Bolair turned back to the wall, the glow of his cigar blooming into life along with the other lights of the city. As he let out another breath, Kess tried to quell the sensation that her chances of escape were drifting away like the smoke on the breeze.

“I— I’ll think about it,” she said, then hurried away from the man. She was rewarded with another shrug as she passed him and descended into the dark stairwell below.

What am I going to do now? She tried to keep her face straight as she gave a therapy parlor a wide berth, even as the shopkeep tried to wave her inside, likely noting her bruises and slight limp. She swore she could feel the Fulminancy crackling within.

Her deal with Bolair had been her only reasonable way out of the city. Normal citizens didn’t leave, and Kess certainly wouldn’t be chosen for any sort of diplomatic mission outside of Hillcrest. I don’t even remember anyone leaving in my lifetime, she thought. A clawing, panicked sensation welled up inside of her, but she forced it aside. I’ll figure out something, she thought. Something not involving a Fulminant sash.
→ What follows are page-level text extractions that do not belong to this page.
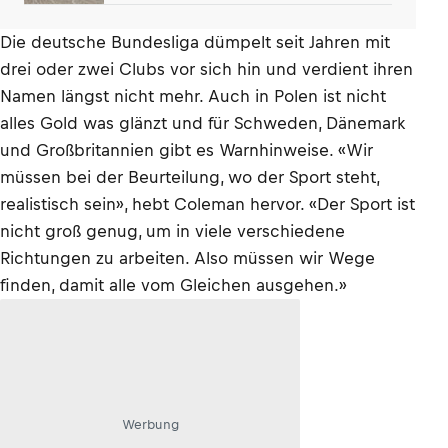
Riga
Die deutsche Bundesliga dümpelt seit Jahren mit
drei oder zwei Clubs vor sich hin und verdient ihren
Namen längst nicht mehr. Auch in Polen ist nicht
alles Gold was glänzt und für Schweden, Dänemark
und Großbritannien gibt es Warnhinweise. «Wir
müssen bei der Beurteilung, wo der Sport steht,
realistisch sein», hebt Coleman hervor. «Der Sport ist
nicht groß genug, um in viele verschiedene
Richtungen zu arbeiten. Also müssen wir Wege
finden, damit alle vom Gleichen ausgehen.»
Werbung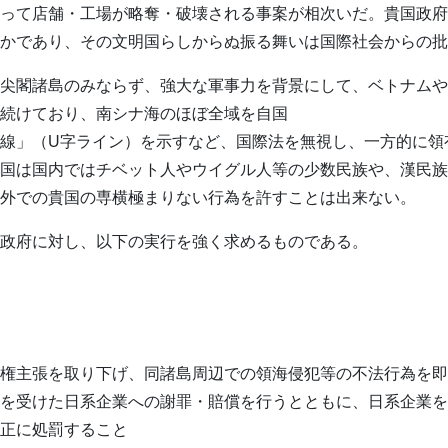
って店舗・工場が略奪・破壊される事案が相次いだ。貴国政府
かであり、その文明国らしからぬ振る舞いは国際社会からの批
尖閣諸島のみならず、強大な軍事力を背景にして、ベトナムや
続けており、南シナ海のほぼ全域を自国
線」（U字ライン）を示すなど、国際法を無視し、一方的に領
国は国内ではチベット人やウイグル人等の少数民族や、漢民族
外での貴国の専横極まりない行為を許すことは出来ない。
政府に対し、以下の実行を強く求めるものである。
権主張を取り下げ、同諸島周辺での領海侵犯等の不法行為を即
を受けた日系企業への謝罪・賠償を行うとともに、日系企業を
正に処罰すること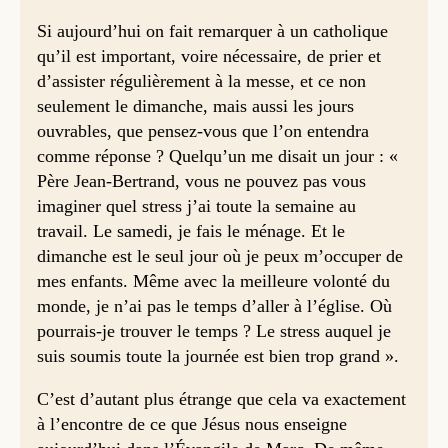
Si aujourd’hui on fait remarquer à un catholique
qu’il est important, voire nécessaire, de prier et
d’assister régulièrement à la messe, et ce non
seulement le dimanche, mais aussi les jours
ouvrables, que pensez-vous que l’on entendra
comme réponse ? Quelqu’un me disait un jour : «
Père Jean-Bertrand, vous ne pouvez pas vous
imaginer quel stress j’ai toute la semaine au
travail. Le samedi, je fais le ménage. Et le
dimanche est le seul jour où je peux m’occuper de
mes enfants. Même avec la meilleure volonté du
monde, je n’ai pas le temps d’aller à l’église. Où
pourrais-je trouver le temps ? Le stress auquel je
suis soumis toute la journée est bien trop grand ».
C’est d’autant plus étrange que cela va exactement
à l’encontre de ce que Jésus nous enseigne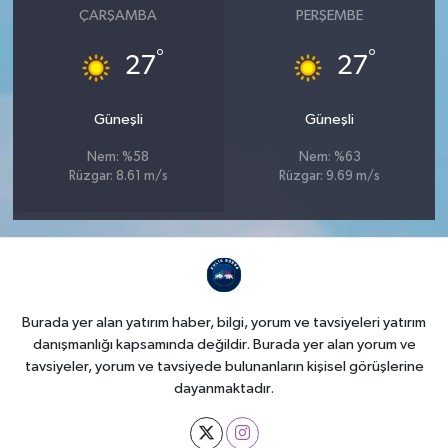
ÇARŞAMBA
PERŞEMBE
°
°
27
27
Güneşli
Güneşli
Nem: %58
Nem: %63
Rüzgar: 8.61 m/s
Rüzgar: 9.69 m/s
Burada yer alan yatırım haber, bilgi, yorum ve tavsiyeleri yatırım
danışmanlığı kapsamında değildir. Burada yer alan yorum ve
tavsiyeler, yorum ve tavsiyede bulunanların kişisel görüşlerine
dayanmaktadır.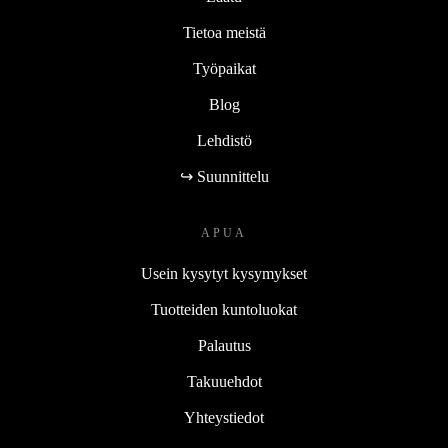
Tietoa meistä
Työpaikat
Blog
Lehdistö
↪ Suunnittelu
APUA
Usein kysytyt kysymykset
Tuotteiden kuntoluokat
Palautus
Takuuehdot
Yhteystiedot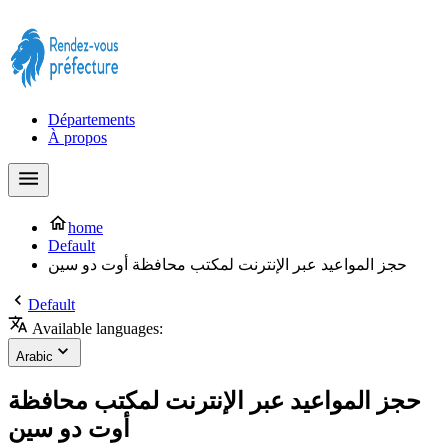
Prendre rendez-vous à la Préfecture maintenant !
Départements
À propos
home
Default
حجز المواعيد عبر الإنترنت لمكتب محافظة أوت دو سين
Default
Available languages:
Arabic
حجز المواعيد عبر الإنترنت لمكتب محافظة
أوت دو سين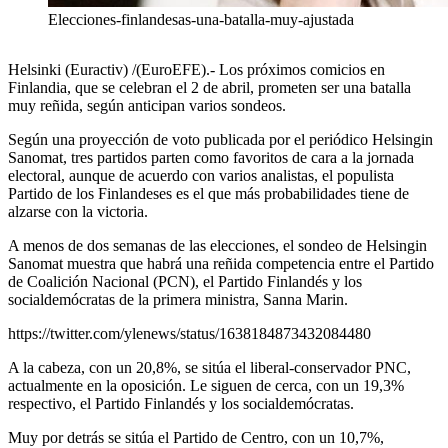
Elecciones-finlandesas-una-batalla-muy-ajustada
Helsinki (Euractiv) /(EuroEFE).- Los próximos comicios en
Finlandia, que se celebran el 2 de abril, prometen ser una batalla
muy reñida, según anticipan varios sondeos.
Según una proyección de voto publicada por el periódico Helsingin
Sanomat, tres partidos parten como favoritos de cara a la jornada
electoral, aunque de acuerdo con varios analistas, el populista
Partido de los Finlandeses es el que más probabilidades tiene de
alzarse con la victoria.
A menos de dos semanas de las elecciones, el sondeo de Helsingin
Sanomat muestra que habrá una reñida competencia entre el Partido
de Coalición Nacional (PCN), el Partido Finlandés y los
socialdemócratas de la primera ministra, Sanna Marin.
https://twitter.com/ylenews/status/1638184873432084480
A la cabeza, con un 20,8%, se sitúa el liberal-conservador PNC,
actualmente en la oposición. Le siguen de cerca, con un 19,3%
respectivo, el Partido Finlandés y los socialdemócratas.
Muy por detrás se sitúa el Partido de Centro, con un 10,7%,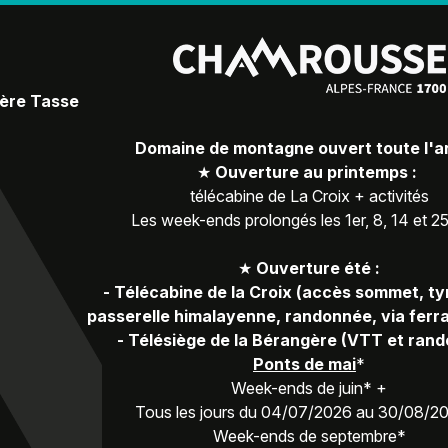
Père Tasse
Domaine de montagne ouvert toute l'
★
Ouverture au printemps :
télécabine de La Croix + activités
Les week-ends prolongés les 1er, 8, 14 et 2
★
Ouverture été :
-
Télécabine de la Croix (accès sommet, ty
passerelle himalayenne, randonnée, via ferra
-
Télésiège de la Bérangère (VTT et ran
Ponts de mai
*
Week-ends de juin* +
Tous les jours du 04/07/2026 au 30/08/2
Week-ends de septembre*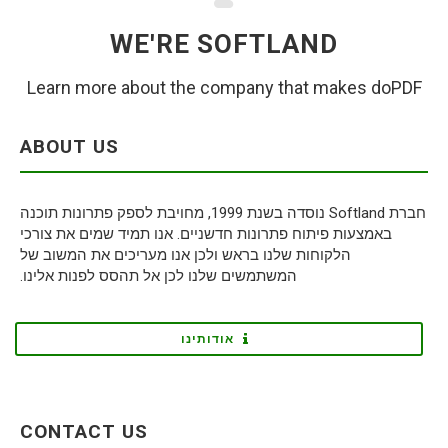
WE'RE SOFTLAND
Learn more about the company that makes doPDF
ABOUT US
חברת Softland נוסדה בשנת 1999, מחויבת לספק פתרונות תוכנה
באמצעות פיתוח פתרונות חדשניים. אנו תמיד שמים את צורכי
הלקוחות שלנו בראש ולכן אנו מעריכים את המשוב של
המשתמשים שלנו לכן אל תהסס לפנות אלינו.
אודותינו
CONTACT US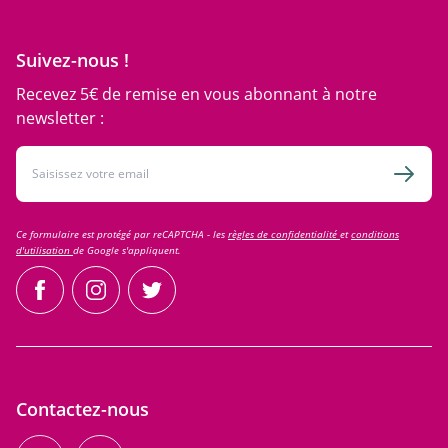
Suivez-nous !
Recevez 5€ de remise en vous abonnant à notre
newsletter :
Adresse email
Inscri
Ce formulaire est protégé par reCAPTCHA - les
règles de confidentialité
et
conditions
d'utilisation
de Google s'appliquent.
facebook
instagram
twitter
Contactez-nous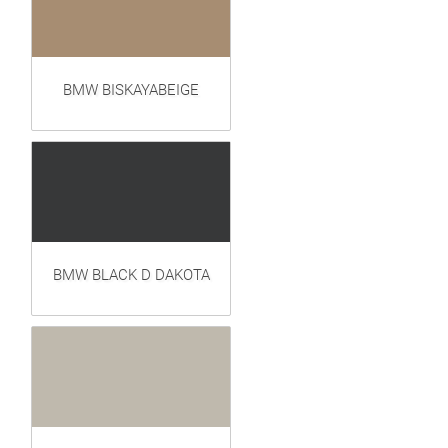
BMW BISKAYABEIGE
BMW BLACK D DAKOTA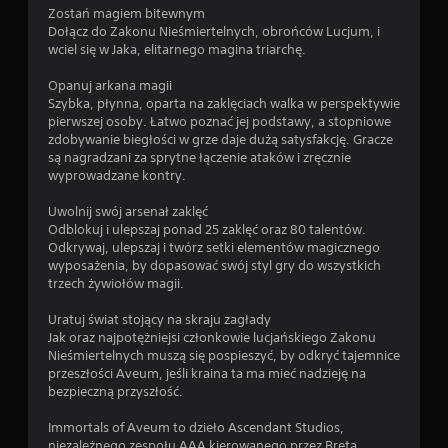
i
Zostań magiem bitewnym
s
Dołącz do Zakonu Nieśmiertelnych, obrońców Lucjum, i
t
wciel się w Jaka, elitarnego magina triarchę.
e
r
Opanuj arkana magii
o
Szybka, płynna, oparta na zaklęciach walka w perspektywie
w
pierwszej osoby. Łatwo poznać jej podstawy, a stopniowe
a
zdobywanie biegłości w grze daje dużą satysfakcję. Gracze
n
są nagradzani za sprytne łączenie ataków i zręcznie
i
wyprowadzane kontry.
a
d
Uwolnij swój arsenał zaklęć
o
Odblokuj i ulepszaj ponad 25 zaklęć oraz 80 talentów.
t
Odkrywaj, ulepszaj i twórz setki elementów magicznego
y
wyposażenia, by dopasować swój styl gry do wszystkich
k
trzech żywiołów magii.
o
w
Uratuj świat stojący na skraju zagłady
e
Jak oraz najpotężniejsi członkowie lucjańskiego Zakonu
g
Nieśmiertelnych muszą się pospieszyć, by odkryć tajemnice
o
przeszłości Aveum, jeśli kraina ta ma mieć nadzieję na
.
bezpieczną przyszłość.
Immortals of Aveum to dzieło Ascendant Studios,
M
niezależnego zespołu AAA kierowanego przez Breta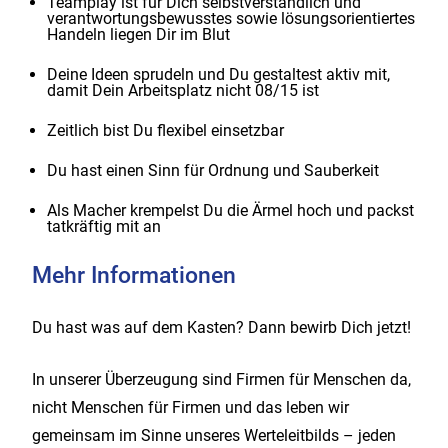
Teamplay ist für Dich selbstverständlich und
verantwortungsbewusstes sowie lösungsorientiertes
Handeln liegen Dir im Blut
Deine Ideen sprudeln und Du gestaltest aktiv mit,
damit Dein Arbeitsplatz nicht 08/15 ist
Zeitlich bist Du flexibel einsetzbar
Du hast einen Sinn für Ordnung und Sauberkeit
Als Macher krempelst Du die Ärmel hoch und packst
tatkräftig mit an
Mehr Informationen
Du hast was auf dem Kasten? Dann bewirb Dich jetzt!
In unserer Überzeugung sind Firmen für Menschen da,
nicht Menschen für Firmen und das leben wir
gemeinsam im Sinne unseres Werteleitbilds – jeden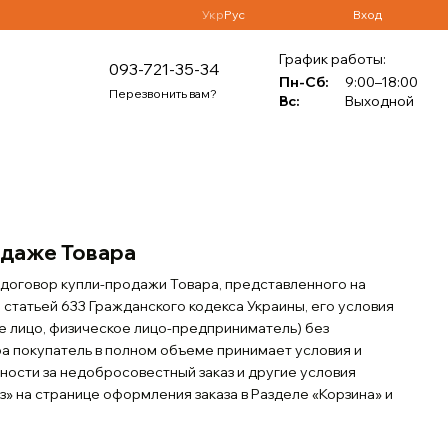
Укр
Рус
Вход
График работы:
093-721-35-34
Пн-Сб:
9:00–18:00
Перезвонить вам?
Вс:
Выходной
одаже Товара
договор купли-продажи Товара, представленного на
 статьей 633 Гражданского кодекса Украины, его условия
ое лицо, физическое лицо-предприниматель) без
 покупатель в полном объеме принимает условия и
нности за недобросовестный заказ и другие условия
» на странице оформления заказа в Разделе «Корзина» и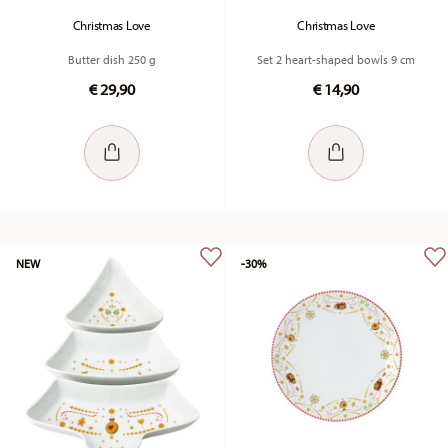
Christmas Love
Christmas Love
Butter dish 250 g
Set 2 heart-shaped bowls 9 cm
€ 29,90
€ 14,90
NEW
-30%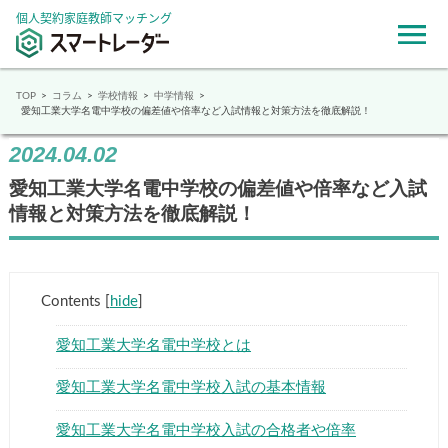
個人契約家庭教師マッチング
TOP
コラム
学校情報
中学情報
愛知工業大学名電中学校の偏差値や倍率など入試情報と対策方法を徹底解説！
2024.04.02
愛知工業大学名電中学校の偏差値や倍率など入試
情報と対策方法を徹底解説！
Contents
[
hide
]
愛知工業大学名電中学校とは
愛知工業大学名電中学校入試の基本情報
愛知工業大学名電中学校入試の合格者や倍率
Kess stuck to the edge of the city, keeping to the shadows. That thing followed her as usual from the rooftops, a tiny zipping light in the corner of her vision. It was one more reason she needed to leave. She couldn’t protect her brother or Draven from something like that. Clouds, she wasn’t even sure she could protect herself from whatever that was.

Tonight, however, the Shadow seemed content just to follow her, so she let it. She’d tried to slip it before with no luck. Best to simply let it be, whatever it was.

As twilight fell and the glowing amber lights of the Downhill came alive with lit fuel, Kess made her way up a set of steps set into a hillside. Here, trees grew over a series of rolling hills, and the plateau was higher than most of the lower city, though still firmly within the Dawnring. Piles of rocks decorated the ground, and Kess picked her way over the grass towards a tree at the very edge of the terrace overlooking the mountains. In the distance, a lake sparkled through the clouds, barely visible. And at her feet, two piles of small, unassuming rocks poked out from near the base of the tree.

The Shadow crouched on a nearby building, presumably watching. Let it watch, Kess thought. There was no point in hiding what she was doing anyway. She pulled two small glass globes from her pocket and lit the two small candles inside with a match from her pocket. Many Hillcrest citizens used Fulminancy to light these, but Kess couldn’t think of anything less personal than that eerie light that destroyed nearly everything it touched. Instead, hers glowed a pleasant amber— the same as the lamp fuel throughout the city. She nestled them into the piles of rock and settled back against a nearby tree, watching the golden glow in the blue twilight. The glass prevented her candles from being blown out, and she watched that twinkling light as the sun set over the mountains, leaving her in the dusk with the two mounds.

She gathered her locket into her hands, feeling the metal warm her skin as the flames shied away, then tucked it beneath her shirt. The sun sank behind the cloudy horizon, the wind blew, and Kess stared at those two lights, fighting the screams she heard in her head until the candles snuffed out, drowning in their own wax, a whisper in the night, and then nothing.